From the interviews:

“Because the facility is new, I think we had everything that we needed … it's like a racetrack, so they're all around the periphery while the clinical team is in the middle. It was designed very, very well for this... We designed this post 9/11, so it's designed with everything from decontamination showers, to the private rooms, to the negative pressure. I think we had everything that we really needed.”

“I can't wait to get our new clinical care model, where we're not going to have a center core anymore. We're not doing the racetracks. We're going to have 16-foot wide corridors with patient rooms on either side that are multi-acuity … That's going to be a much easier environment to control, with a knuckle in the middle for all the space and supplies and our staffing to be able to take care of that off-site stuff.”

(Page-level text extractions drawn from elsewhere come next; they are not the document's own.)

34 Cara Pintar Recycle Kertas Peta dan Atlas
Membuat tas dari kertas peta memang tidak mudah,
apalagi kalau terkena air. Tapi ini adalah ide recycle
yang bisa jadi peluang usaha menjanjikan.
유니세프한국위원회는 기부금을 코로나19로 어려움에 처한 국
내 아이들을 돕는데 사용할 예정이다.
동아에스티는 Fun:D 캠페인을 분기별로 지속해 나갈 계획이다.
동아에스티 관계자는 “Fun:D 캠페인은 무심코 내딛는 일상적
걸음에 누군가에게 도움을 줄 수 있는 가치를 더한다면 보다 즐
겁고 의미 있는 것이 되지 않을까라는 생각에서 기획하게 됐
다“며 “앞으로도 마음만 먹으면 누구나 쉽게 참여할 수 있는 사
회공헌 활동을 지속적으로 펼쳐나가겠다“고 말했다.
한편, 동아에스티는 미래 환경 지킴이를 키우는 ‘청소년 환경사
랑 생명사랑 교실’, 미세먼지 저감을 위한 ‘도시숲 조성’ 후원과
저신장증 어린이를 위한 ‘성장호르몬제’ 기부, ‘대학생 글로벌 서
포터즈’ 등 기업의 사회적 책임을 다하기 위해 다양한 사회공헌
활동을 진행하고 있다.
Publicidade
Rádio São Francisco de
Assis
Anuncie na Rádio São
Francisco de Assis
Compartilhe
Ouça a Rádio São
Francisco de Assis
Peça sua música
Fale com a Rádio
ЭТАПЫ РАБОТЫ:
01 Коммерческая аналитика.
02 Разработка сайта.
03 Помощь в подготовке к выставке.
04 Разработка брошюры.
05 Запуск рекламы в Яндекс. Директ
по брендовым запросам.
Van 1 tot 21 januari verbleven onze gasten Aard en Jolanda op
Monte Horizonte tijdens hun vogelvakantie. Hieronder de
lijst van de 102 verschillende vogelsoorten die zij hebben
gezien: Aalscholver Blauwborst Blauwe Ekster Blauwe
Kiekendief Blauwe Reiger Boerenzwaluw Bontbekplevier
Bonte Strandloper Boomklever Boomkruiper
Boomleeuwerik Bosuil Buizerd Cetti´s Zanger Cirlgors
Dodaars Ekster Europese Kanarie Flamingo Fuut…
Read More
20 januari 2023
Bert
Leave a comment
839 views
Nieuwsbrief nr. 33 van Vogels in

8. Technology Integration Can Help

Technology integration will continue to be essential to facility design, not only within patient rooms, but throughout the hospital and health system. Technology not only enhances the patient experience through virtual communication options, but also connects providers and administrators with a larger support network, facilitating care coordination on a routine basis and crisis response in uncertain events.

From the interviews:

“The big screen on the wall was going to have camera capability, interconnectivity from the Zoom situation or Webex, in the rooms. For one reason or the other, that was not done in the end. In this particular situation, it really came back to bite us because now we had to move mobile interactive carts into each room to get that connectivity … We certainly found that if we had that capability, it would have made things a whole lot easier. But of course, putting up the building, you had no idea you were going to run into something like this. But in hindsight, if we had that money, maybe we would have done that.”

“There's also communication that has to be built into anything you do. Right now, things like teams and telemedicine. We have telepsychiatry that instead of [patients] having to wait for a psychiatrist for 24 hours, somebody pops on a monitor in 15 minutes. Along with the design, we built the technology into the design. Everybody has a monitor in their room, and it's very easy to do anything like this for family, for physicians, or anybody else. In the design, the technology is an important part to put in it, as well as that whole flow.”

Healthcare organizations will be forever be affected by the COVID-19 pandemic. The implications for healthcare delivery, service and environments will not be fully realized for years to come.

What is known now is that the pandemic has reshaped our daily lives and behaviors along with how we think about health and healthcare. The most important lesson in this, is not to move forward and make decisions based on what did or did not work in response to COVID-19, but to move forward making decisions that support holistic human health and support facilities’ resilience to withstand any event or crisis, while at the same time balancing the tradeoffs inherent in any decision.